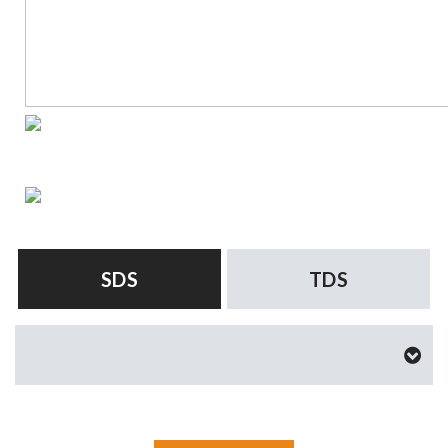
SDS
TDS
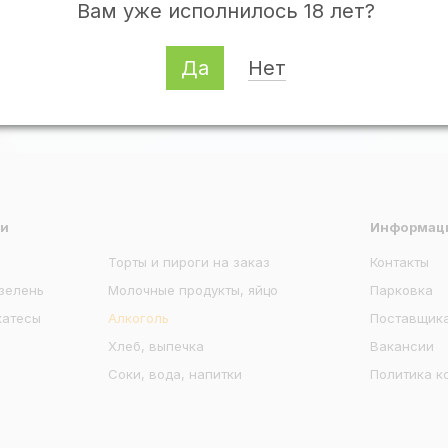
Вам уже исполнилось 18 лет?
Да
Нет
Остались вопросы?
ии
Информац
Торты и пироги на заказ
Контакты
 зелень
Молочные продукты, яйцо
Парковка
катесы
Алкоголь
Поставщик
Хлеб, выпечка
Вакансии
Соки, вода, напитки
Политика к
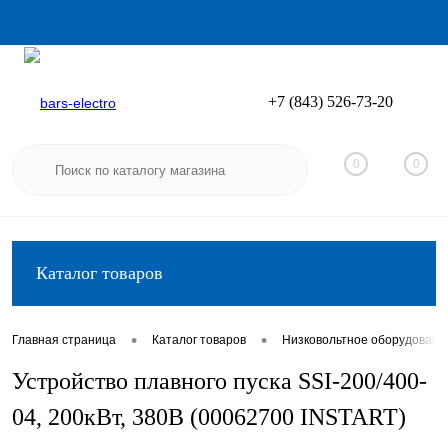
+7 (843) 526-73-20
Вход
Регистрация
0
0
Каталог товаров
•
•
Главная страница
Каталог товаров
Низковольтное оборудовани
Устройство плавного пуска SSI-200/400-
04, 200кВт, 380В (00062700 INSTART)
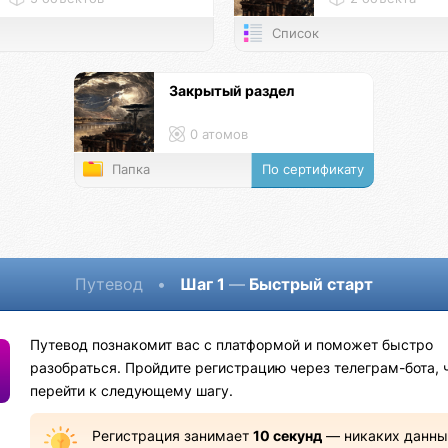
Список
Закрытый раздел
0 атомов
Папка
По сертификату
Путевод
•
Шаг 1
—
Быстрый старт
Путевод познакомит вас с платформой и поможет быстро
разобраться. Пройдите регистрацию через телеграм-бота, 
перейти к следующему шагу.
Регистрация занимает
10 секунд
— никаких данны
+ + + + + + +
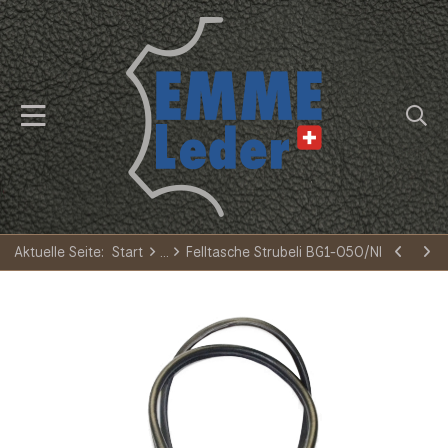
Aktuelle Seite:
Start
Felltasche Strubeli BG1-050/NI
+ + + + + + +
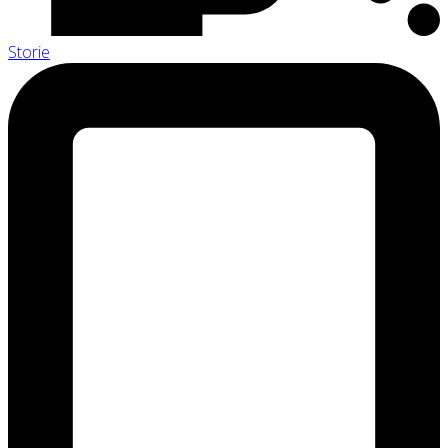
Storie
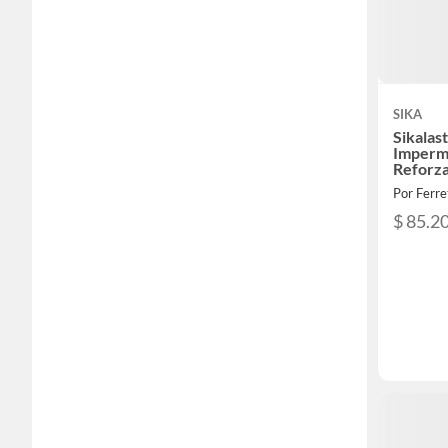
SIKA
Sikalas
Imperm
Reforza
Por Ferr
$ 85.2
+ + + + + + +
_Work to complete_. Answer with the number alone after working out how many lines in the records contain the string "Путевод".

_Solution for this task_. 2